## The task
Each line of the data that includes the string "digital" is to be copied out.

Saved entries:
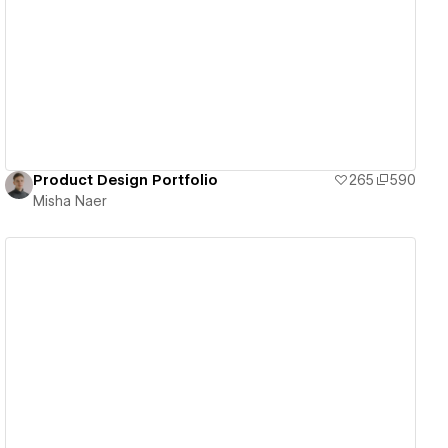
View details
Product Design Portfolio
265
590
Misha Naer
View details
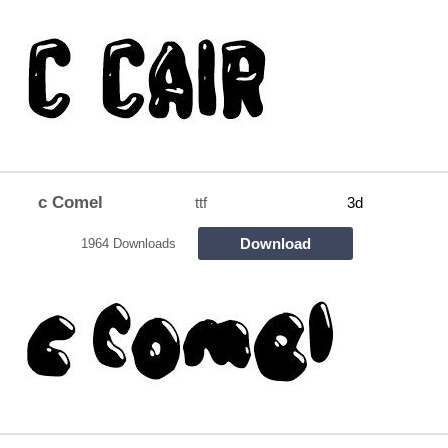
c Comel
ttf
3d
Download
1964 Downloads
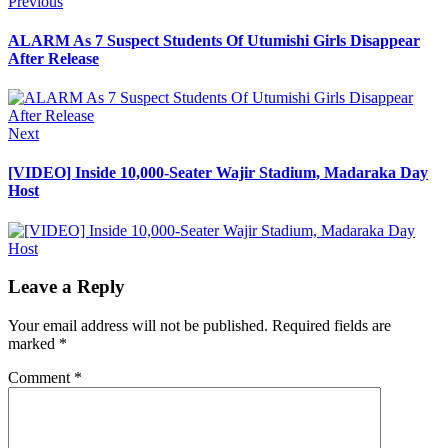
Post
Previous
Previous
post:
navigation
ALARM As 7 Suspect Students Of Utumishi Girls Disappear
After Release
Next
Next
post:
[VIDEO] Inside 10,000-Seater Wajir Stadium, Madaraka Day
Host
Leave a Reply
Your email address will not be published.
Required fields are
marked
*
Comment
*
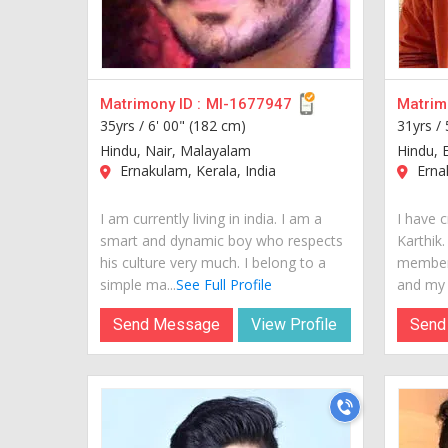
Matrimony ID :
MI-1677947
Matrimo
35yrs /
6' 00" (182 cm)
31yrs /
Hindu, Nair, Malayalam
Hindu, 
Ernakulam, Kerala, India
Ernak
I am currently living in india. I am a
I have c
smart and dynamic boy who respects
Karthik.
his culture very much. I belong to a
members
simple ma...
See Full Profile
and my w
Send Message
View Profile
Send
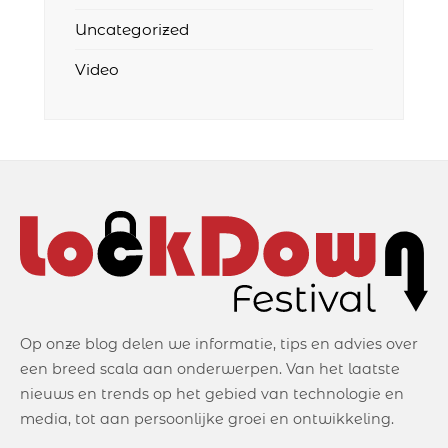
Uncategorized
Video
Op onze blog delen we informatie, tips en advies over
een breed scala aan onderwerpen. Van het laatste
nieuws en trends op het gebied van technologie en
media, tot aan persoonlijke groei en ontwikkeling.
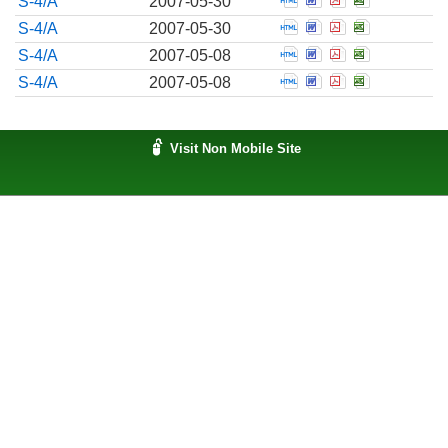
S-4/A
2007-05-30
Open Pre-effective 
Open Pre-effecti
Open Pre-effe
Open Pre-e
S-4/A
2007-05-30
Open Pre-effective 
Open Pre-effecti
Open Pre-effe
Open Pre-e
S-4/A
2007-05-08
Open Pre-effective 
Open Pre-effecti
Open Pre-effe
Open Pre-e
S-4/A
2007-05-08
Visit Non Mobile Site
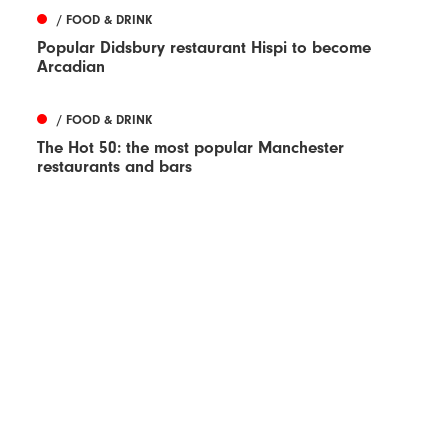
/ FOOD & DRINK
Popular Didsbury restaurant Hispi to become
Arcadian
/ FOOD & DRINK
The Hot 50: the most popular Manchester
restaurants and bars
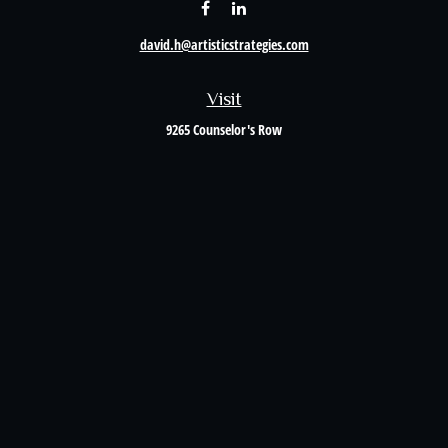
david.h@artisticstrategies.com
Visit
9265 Counselor's Row
Suite 120
Indianapolis,
IN
46240
Connect
Office:
317-238-6582
Quick Links
Retirement
Investment
Estate
Insurance
Tax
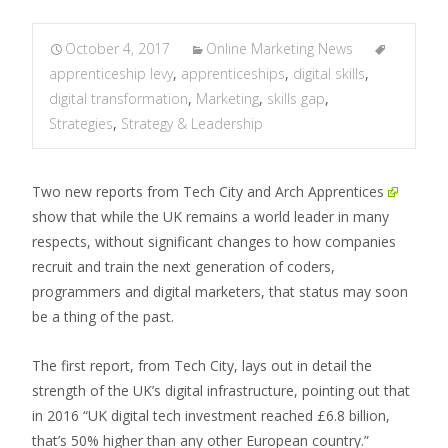
October 4, 2017
Online Marketing News
apprenticeship levy
,
apprenticeships
,
digital skills
,
digital transformation
,
Marketing
,
skills gap
,
Strategies
,
Strategy & Leadership
Two new reports from Tech City and
Arch Apprentices
show that while the UK remains a world leader in many
respects, without significant changes to how companies
recruit and train the next generation of coders,
programmers and digital marketers, that status may soon
be a thing of the past.
The first report, from Tech City, lays out in detail the
strength of the UK’s digital infrastructure, pointing out that
in 2016 “UK digital tech investment reached £6.8 billion,
that’s 50% higher than any other European country.”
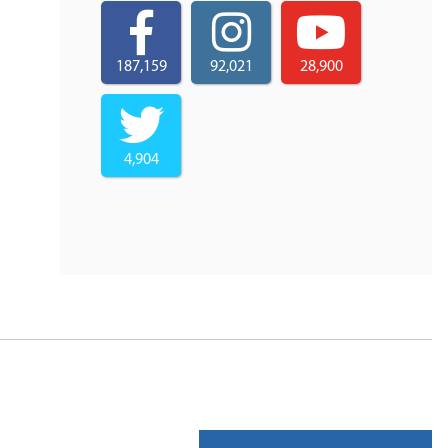
187,159
92,021
28,900
4,904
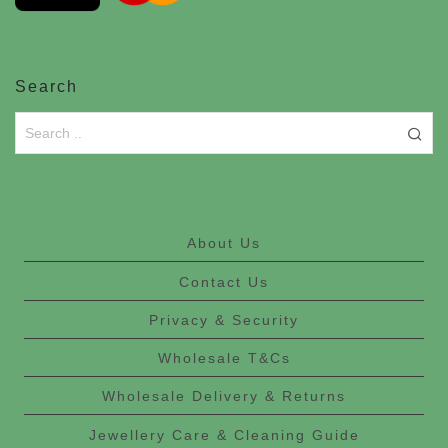
Search
About Us
Contact Us
Privacy & Security
Wholesale T&Cs
Wholesale Delivery & Returns
Jewellery Care & Cleaning Guide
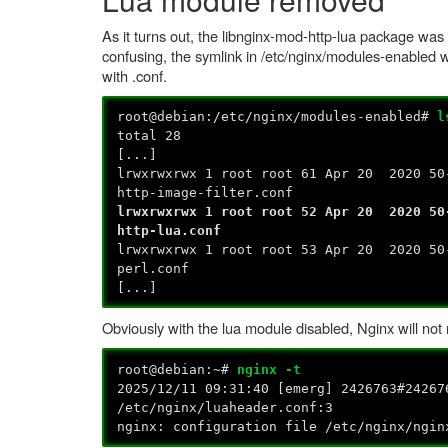
As it turns out, the libnginx-mod-http-lua package was
confusing, the symlink in /etc/nginx/modules-enabled 
with .conf.
root@debian:/etc/nginx/modules-enabled#
l
total 28
[...]
lrwxrwxrwx 1 root root 61 Apr 20 2020 50
http-image-filter.conf
lrwxrwxrwx 1 root root 52 Apr 20 2020 50
http-lua.conf
lrwxrwxrwx 1 root root 53 Apr 20 2020 50
perl.conf
[...]
Obviously with the lua module disabled, Nginx will not 
root@debian:~#
nginx -t
2025/12/11 09:31:40 [emerg] 2426763#24267
/etc/nginx/luaheader.conf:3
nginx: configuration file /etc/nginx/ngin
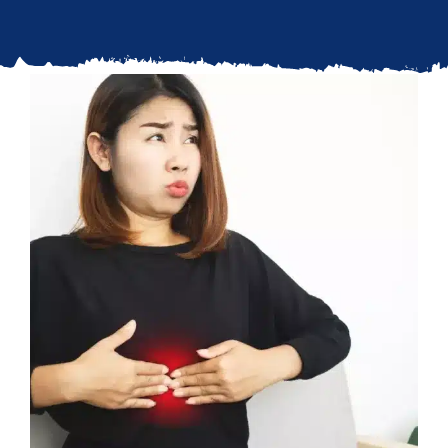
Updates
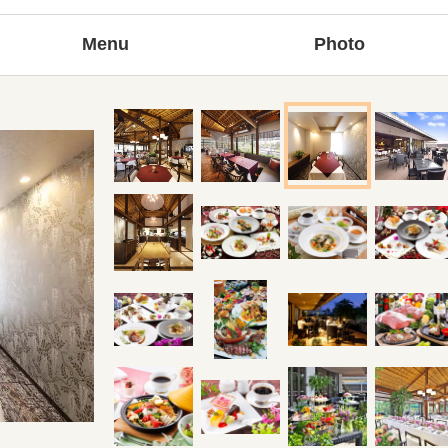
Menu
Photo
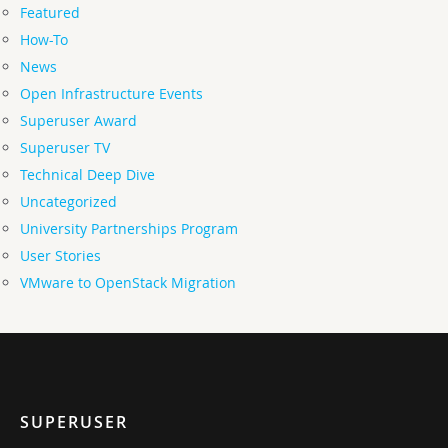
Featured
How-To
News
Open Infrastructure Events
Superuser Award
Superuser TV
Technical Deep Dive
Uncategorized
University Partnerships Program
User Stories
VMware to OpenStack Migration
SUPERUSER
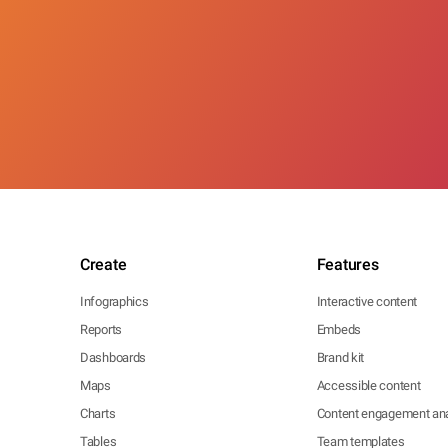
Create
Features
Infographics
Interactive content
Reports
Embeds
Dashboards
Brand kit
Maps
Accessible content
Charts
Content engagement ana
Tables
Team templates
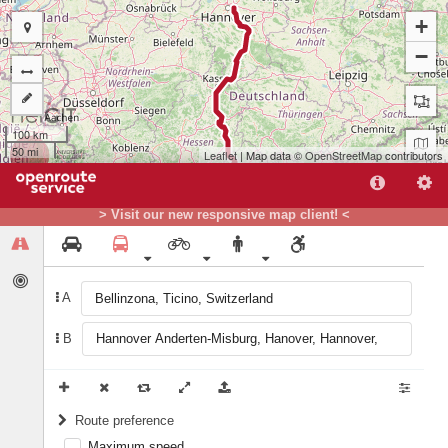
+
−
100 km
50 mi
Leaflet
| Map data ©
OpenStreetMap
contributors
> Visit our new responsive map client! <
A
B
A
Route preference
Maximum speed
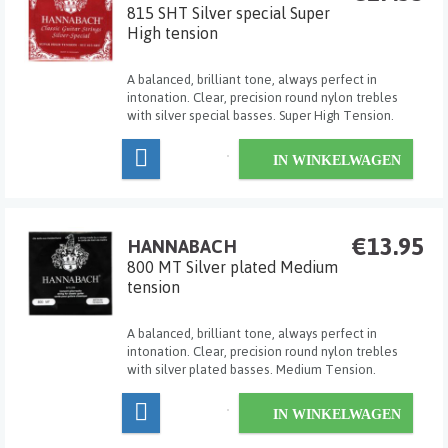
815 SHT Silver special Super
High tension
A balanced, brilliant tone, always perfect in
intonation. Clear, precision round nylon trebles
with silver special basses. Super High Tension.
IN WINKELWAGEN
€13.95
HANNABACH
800 MT Silver plated Medium
tension
A balanced, brilliant tone, always perfect in
intonation. Clear, precision round nylon trebles
with silver plated basses. Medium Tension.
IN WINKELWAGEN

## Written reply
digital skills
digital transformation
programmers and digital marketers, that status may soon
strength of the UK’s digital infrastructure, pointing out that
in 2016 “UK digital tech investment reached £6.8 billion,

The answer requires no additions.